- Work task -
Could you show all lines in the entries below that contain the string "全国一律"?

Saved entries
-- Opening Marker --

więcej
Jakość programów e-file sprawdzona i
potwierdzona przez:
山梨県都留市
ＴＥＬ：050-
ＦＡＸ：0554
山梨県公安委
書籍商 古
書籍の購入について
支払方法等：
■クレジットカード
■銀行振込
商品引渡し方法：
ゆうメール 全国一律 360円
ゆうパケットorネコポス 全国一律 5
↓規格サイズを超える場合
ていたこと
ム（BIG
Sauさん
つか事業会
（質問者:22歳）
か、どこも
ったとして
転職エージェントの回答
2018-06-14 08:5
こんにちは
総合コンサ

-- Closing Marker --

- Result of this exercise -
ゆうメール 全国一律 360円
ゆうパケットorネコポス 全国一律 5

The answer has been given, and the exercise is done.